**Exercise:** Beneath this instruction is a listing; print exactly the lines in it starting at the line that contains "transporte do Aeroporto" and going through the line that contains "Однокласники".

**Task material:**
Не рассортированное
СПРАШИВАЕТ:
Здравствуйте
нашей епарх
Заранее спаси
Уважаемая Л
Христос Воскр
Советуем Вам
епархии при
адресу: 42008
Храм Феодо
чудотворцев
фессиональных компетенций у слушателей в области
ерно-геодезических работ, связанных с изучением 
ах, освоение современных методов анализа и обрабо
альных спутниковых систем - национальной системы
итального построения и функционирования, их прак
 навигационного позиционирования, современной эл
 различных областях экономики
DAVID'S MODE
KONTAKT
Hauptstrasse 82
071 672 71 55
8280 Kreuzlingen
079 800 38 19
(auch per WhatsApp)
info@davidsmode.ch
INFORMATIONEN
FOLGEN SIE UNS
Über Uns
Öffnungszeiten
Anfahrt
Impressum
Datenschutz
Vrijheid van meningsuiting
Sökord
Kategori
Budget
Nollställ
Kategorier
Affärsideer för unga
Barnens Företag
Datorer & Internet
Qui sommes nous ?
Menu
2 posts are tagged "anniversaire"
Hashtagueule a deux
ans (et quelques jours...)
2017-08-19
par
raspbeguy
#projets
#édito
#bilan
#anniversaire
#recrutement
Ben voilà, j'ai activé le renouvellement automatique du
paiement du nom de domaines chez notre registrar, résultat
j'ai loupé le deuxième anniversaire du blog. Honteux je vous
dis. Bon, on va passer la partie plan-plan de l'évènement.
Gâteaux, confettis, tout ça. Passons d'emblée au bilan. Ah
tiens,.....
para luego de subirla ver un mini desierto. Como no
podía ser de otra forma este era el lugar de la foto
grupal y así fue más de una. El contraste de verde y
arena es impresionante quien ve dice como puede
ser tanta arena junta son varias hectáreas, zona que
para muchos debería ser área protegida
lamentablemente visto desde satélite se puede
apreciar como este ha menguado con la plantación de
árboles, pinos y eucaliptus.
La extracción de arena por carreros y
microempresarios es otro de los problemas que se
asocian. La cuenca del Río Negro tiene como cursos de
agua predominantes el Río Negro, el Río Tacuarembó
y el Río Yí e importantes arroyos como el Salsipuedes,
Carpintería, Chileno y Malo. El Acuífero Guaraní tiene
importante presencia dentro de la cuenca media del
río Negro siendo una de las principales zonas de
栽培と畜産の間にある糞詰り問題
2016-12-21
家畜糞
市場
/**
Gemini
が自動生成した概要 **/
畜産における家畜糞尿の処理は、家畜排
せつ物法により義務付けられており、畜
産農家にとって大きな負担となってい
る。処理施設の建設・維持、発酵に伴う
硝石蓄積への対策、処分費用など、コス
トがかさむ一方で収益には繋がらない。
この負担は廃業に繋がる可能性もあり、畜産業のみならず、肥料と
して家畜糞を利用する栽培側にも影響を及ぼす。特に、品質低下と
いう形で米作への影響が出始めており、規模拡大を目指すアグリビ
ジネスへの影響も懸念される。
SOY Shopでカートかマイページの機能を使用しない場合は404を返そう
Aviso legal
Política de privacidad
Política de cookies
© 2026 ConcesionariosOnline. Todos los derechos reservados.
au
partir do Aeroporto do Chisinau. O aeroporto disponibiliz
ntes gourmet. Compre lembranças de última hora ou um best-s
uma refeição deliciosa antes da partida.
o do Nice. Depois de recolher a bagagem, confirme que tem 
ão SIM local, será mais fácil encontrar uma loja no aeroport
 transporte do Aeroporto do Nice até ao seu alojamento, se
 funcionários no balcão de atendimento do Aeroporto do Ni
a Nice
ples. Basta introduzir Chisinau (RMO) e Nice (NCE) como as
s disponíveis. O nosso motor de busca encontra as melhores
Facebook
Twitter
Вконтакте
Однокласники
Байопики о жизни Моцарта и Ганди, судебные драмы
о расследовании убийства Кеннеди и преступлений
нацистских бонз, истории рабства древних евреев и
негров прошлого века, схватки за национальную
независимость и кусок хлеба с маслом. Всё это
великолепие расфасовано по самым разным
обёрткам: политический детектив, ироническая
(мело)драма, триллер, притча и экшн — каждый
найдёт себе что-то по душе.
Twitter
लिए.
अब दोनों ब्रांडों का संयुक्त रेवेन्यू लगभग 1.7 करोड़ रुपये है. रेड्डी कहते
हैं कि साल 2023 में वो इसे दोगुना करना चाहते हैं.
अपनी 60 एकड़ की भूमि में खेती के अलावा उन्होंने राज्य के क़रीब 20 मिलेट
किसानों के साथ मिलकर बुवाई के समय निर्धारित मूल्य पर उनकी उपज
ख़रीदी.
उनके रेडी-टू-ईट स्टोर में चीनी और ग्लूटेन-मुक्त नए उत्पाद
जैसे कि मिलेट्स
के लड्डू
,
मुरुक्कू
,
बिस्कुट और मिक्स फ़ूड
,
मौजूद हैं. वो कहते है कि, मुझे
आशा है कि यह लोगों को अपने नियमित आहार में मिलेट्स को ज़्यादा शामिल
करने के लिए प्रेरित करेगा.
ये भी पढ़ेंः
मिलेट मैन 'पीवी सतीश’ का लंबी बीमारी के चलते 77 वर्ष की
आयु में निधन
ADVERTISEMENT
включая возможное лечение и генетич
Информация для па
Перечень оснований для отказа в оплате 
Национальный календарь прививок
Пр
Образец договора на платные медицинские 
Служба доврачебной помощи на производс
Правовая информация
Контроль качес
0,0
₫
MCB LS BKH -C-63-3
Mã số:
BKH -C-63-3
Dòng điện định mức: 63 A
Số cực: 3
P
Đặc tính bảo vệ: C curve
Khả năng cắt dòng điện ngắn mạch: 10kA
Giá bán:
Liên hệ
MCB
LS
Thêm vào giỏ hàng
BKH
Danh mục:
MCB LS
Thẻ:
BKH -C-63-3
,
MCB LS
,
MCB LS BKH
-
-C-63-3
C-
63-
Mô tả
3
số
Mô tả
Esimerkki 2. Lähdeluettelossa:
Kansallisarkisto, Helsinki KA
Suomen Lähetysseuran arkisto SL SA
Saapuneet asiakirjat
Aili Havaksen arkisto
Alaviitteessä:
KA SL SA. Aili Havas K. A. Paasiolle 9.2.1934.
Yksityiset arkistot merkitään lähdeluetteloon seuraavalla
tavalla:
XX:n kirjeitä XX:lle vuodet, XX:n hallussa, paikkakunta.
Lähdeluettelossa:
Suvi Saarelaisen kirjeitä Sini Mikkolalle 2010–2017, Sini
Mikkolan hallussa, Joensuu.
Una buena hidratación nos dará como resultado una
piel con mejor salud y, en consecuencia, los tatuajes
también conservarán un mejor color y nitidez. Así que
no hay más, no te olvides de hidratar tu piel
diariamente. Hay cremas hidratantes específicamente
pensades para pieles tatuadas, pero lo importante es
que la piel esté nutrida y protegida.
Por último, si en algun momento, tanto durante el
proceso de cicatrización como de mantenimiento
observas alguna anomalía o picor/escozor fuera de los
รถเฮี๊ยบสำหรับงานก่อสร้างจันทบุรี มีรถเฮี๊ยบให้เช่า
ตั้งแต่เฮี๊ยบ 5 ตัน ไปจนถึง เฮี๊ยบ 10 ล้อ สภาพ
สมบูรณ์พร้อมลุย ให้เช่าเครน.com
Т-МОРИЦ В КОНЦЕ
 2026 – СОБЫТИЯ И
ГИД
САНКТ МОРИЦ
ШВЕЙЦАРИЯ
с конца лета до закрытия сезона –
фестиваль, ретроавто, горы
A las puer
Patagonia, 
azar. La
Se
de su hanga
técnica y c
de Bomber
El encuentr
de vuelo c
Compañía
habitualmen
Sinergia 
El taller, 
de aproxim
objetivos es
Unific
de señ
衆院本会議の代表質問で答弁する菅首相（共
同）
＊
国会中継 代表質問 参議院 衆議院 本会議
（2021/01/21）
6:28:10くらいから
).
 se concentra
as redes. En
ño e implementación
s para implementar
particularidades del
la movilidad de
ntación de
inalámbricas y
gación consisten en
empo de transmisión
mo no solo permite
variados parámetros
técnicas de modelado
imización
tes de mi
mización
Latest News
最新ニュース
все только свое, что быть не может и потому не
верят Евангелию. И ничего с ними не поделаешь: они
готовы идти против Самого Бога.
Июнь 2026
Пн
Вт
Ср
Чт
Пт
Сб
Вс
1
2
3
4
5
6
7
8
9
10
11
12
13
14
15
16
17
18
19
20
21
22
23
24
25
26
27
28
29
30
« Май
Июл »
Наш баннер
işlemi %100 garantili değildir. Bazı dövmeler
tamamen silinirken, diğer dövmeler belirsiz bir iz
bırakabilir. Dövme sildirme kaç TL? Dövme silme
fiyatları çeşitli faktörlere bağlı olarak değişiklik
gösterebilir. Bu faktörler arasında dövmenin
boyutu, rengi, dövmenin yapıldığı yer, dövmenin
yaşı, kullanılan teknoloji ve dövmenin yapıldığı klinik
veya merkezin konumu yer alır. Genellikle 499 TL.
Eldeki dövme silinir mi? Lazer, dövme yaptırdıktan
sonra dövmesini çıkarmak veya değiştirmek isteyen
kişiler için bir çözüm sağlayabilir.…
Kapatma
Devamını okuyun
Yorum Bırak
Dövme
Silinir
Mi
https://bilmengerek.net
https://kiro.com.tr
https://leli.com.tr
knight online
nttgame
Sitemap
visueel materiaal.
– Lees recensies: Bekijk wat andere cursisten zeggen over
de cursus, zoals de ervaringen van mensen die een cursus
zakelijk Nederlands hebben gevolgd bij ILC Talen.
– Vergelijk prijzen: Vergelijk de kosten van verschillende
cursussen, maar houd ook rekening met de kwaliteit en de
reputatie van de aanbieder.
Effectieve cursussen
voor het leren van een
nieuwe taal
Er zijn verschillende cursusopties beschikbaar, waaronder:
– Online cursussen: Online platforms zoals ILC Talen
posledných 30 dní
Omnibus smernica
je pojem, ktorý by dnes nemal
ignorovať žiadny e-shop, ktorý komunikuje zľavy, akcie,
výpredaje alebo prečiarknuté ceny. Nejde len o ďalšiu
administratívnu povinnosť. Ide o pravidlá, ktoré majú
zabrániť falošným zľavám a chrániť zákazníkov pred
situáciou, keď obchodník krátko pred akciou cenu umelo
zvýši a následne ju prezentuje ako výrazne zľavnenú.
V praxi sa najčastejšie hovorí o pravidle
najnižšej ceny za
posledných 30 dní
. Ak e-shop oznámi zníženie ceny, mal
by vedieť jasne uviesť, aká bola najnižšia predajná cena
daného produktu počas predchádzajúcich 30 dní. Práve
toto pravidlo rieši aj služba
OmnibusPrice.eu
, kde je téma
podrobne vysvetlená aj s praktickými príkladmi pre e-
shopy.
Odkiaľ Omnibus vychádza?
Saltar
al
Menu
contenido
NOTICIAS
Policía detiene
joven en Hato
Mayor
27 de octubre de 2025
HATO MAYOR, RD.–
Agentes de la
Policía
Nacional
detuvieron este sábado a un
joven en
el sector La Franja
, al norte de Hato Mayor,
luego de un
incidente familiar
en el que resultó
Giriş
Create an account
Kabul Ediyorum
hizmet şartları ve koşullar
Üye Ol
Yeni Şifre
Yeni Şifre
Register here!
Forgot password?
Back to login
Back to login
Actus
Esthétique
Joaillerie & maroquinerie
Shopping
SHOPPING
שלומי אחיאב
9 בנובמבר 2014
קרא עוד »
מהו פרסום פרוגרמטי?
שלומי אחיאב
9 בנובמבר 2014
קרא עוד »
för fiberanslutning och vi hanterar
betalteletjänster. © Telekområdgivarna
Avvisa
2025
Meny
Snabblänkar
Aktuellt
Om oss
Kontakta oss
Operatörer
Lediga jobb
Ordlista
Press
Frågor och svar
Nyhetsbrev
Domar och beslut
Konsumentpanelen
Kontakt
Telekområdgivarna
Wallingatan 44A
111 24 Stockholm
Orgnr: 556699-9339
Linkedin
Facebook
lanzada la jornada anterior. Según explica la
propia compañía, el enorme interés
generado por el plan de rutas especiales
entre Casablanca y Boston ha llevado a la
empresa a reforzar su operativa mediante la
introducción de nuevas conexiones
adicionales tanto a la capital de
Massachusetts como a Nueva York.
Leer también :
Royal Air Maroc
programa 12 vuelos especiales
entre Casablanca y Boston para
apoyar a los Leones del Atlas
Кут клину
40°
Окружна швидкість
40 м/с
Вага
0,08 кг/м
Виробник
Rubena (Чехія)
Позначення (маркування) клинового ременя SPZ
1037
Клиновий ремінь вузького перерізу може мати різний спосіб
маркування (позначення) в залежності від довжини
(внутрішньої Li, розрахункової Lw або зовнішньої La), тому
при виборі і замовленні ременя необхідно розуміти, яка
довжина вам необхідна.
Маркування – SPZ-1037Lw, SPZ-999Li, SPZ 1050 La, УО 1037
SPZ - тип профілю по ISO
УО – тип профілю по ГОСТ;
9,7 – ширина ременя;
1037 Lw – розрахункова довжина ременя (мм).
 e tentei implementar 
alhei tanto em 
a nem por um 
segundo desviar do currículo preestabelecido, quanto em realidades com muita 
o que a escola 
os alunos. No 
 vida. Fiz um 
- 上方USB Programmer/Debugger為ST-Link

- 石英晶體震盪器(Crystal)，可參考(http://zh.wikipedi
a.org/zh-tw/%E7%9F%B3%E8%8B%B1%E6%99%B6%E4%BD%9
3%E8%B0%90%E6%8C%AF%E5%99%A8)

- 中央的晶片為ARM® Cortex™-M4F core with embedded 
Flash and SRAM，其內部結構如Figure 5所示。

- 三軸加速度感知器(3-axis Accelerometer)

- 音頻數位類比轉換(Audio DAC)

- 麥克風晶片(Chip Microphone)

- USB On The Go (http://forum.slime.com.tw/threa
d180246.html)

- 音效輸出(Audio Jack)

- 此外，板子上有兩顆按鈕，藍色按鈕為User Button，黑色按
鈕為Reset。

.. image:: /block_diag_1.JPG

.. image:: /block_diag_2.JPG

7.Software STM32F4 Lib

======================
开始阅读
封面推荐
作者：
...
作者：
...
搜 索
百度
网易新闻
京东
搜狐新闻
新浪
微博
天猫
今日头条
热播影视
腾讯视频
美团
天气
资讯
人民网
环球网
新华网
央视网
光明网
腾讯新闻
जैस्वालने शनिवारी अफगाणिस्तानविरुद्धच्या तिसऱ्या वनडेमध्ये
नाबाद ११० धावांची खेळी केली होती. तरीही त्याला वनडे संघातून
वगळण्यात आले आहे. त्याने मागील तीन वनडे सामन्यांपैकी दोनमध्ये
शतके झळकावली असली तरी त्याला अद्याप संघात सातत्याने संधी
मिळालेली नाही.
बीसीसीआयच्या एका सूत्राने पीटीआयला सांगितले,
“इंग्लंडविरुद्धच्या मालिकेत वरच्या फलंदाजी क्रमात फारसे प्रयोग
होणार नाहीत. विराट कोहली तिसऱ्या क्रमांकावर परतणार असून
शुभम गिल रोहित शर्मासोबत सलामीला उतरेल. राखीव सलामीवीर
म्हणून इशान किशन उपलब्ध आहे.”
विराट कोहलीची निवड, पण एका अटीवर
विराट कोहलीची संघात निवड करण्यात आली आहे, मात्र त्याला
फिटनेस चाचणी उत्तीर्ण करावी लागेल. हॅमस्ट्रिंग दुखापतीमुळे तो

**Result below:**
 transporte do Aeroporto do Nice até ao seu alojamento, se
 funcionários no balcão de atendimento do Aeroporto do Ni
a Nice
ples. Basta introduzir Chisinau (RMO) e Nice (NCE) como as
s disponíveis. O nosso motor de busca encontra as melhores
Facebook
Twitter
Вконтакте
Однокласники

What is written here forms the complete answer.